Elle y pensait un jour, lorsqu’elle entendit ouvrir une porte voisine et annoncer par la voix un peu traînante de M.  Dourzen :

— Voilà les Penanscoët arrivés, Blanche !

— Ah ! ah ! dit Mme  Dourzen avec un accent de vive satisfaction. Par mer, sans doute ?

— Oui. J’ai aperçu leur yacht. Magnifique ! Ils doivent mener plus grand train que jamais, si l’on en croit ce qu’on raconte sur leur séjour à Paris.

— Et le jeune Dougual tourne déjà toutes les têtes féminines. Il a de qui tenir, d’après ce qu’on dit de son père. Peut-être, à cause de lui, donneront-ils plus de fêtes qu’il y a quatre ans. Malheureusement, nos filles ne seront pas encore d’âge à en profiter !
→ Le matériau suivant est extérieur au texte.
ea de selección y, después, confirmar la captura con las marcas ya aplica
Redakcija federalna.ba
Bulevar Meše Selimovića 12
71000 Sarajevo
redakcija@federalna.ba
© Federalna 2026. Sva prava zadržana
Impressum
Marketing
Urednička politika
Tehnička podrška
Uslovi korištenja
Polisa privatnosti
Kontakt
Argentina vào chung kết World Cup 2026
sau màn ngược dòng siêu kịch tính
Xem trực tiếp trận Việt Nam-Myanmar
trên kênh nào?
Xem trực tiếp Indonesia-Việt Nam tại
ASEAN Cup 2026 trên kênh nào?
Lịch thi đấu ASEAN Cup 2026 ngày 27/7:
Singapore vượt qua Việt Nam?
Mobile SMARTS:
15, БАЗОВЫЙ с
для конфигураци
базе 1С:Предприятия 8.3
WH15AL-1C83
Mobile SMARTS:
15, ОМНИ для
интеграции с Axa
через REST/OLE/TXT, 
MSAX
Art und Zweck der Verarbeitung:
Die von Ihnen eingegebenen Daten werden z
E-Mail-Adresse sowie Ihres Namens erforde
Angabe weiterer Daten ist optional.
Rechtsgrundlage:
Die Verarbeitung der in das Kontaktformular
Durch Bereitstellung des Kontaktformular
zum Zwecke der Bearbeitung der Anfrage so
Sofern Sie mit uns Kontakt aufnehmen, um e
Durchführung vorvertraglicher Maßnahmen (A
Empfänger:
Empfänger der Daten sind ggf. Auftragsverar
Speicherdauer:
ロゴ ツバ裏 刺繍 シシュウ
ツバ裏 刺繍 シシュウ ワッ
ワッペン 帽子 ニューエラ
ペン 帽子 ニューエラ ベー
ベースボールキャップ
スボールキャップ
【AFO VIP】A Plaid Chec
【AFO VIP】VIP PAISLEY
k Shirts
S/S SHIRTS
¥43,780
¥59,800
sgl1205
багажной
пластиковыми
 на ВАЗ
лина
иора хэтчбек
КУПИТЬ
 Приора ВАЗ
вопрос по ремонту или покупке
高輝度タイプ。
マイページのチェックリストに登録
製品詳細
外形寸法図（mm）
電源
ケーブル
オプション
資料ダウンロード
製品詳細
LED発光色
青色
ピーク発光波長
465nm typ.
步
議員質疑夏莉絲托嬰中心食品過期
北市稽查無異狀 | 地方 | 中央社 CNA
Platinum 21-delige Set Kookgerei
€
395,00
De tout cela, Gwen ne retint que ces mots : « Voilà les Penanscoët arrivés. » Et elle pensa aussitôt :

« Maintenant, je ne pourrai plus aller dans le parc. »

Or, c’était l’un de ses rares plaisirs. Le jardin de Coatbez n’était séparé que par une haie d’arbrisseaux du parc de Kermazenc, à peu près livré, en cet endroit, aux caprices de la nature. Les jardiniers se contentaient d’y faire quelques coupes, tous les deux ou trois ans. En écartant les branches des arbrisseaux, il était facile à un enfant d’y pénétrer. Rose et Laurette ne s’en étaient pas privées, quand elles étaient plus jeunes, pour jouer « aux sauvages » avec leurs petits amis, dans ce semblant de forêt vierge. Mais, maintenant, ces jeux ne leur plaisaient plus. Seule, Gwen continuait de se glisser à travers la haie pour passer quelques moments — les meilleurs de son existence — dans ce parc enchanté.

Oui, enchanté. Car sa vive imagination, encore excitée par la solitude morale où elle vivait, le peuplait d’êtres fantastiques, y situait de mystérieuses ou de dramatiques aventures. Un jour, elle avait ramassé et lu un vieux livre de contes de fées jeté par Rose. Depuis lors, en errant dans les sentiers à peine tracés, elle revivait les histoires merveilleuses. Mais celles-ci, mieux encore, s’imposaient à sa pensée, quand elle se hasardait dans l’autre partie du parc, quand, d’un peu loin, elle contemplait le château, fermé, silencieux, au-delà des parterres fleuris et des bassins de granit, où ne tombait plus la cascade des jets d’eau. N’était-ce pas la demeure de la Belle au bois dormant ? Si Gwen pouvait y pénétrer, ne trouverait-elle pas, endormie sur un lit d’or et de brocart, une princesse belle comme le jour ? Et dans le parc, au milieu des lianes étranges, comme pourrait se bien cacher l’oiseau bleu, après avoir porté à la princesse Florine prisonnière ses présents d’amour !

Oui, c’étaient des lieux de délicieux mystère, ce château et ce parc de Kermazenc !

Mais, désormais, ils lui étaient interdits. Les châtelains venaient d’arriver — pour plusieurs mois probablement. Et Gwen ne pourrait plus s’évader du jardin de Coatbez, qui représentait pour elle la dure réalité, car plus d’une fois ses bras s’étaient fatigués à y travailler, sur l’ordre de Mme Dourzen, qui disait :

— Il faut que tu apprennes à te mettre à tout, pour gagner convenablement et honnêtement ta vie, dans l’avenir.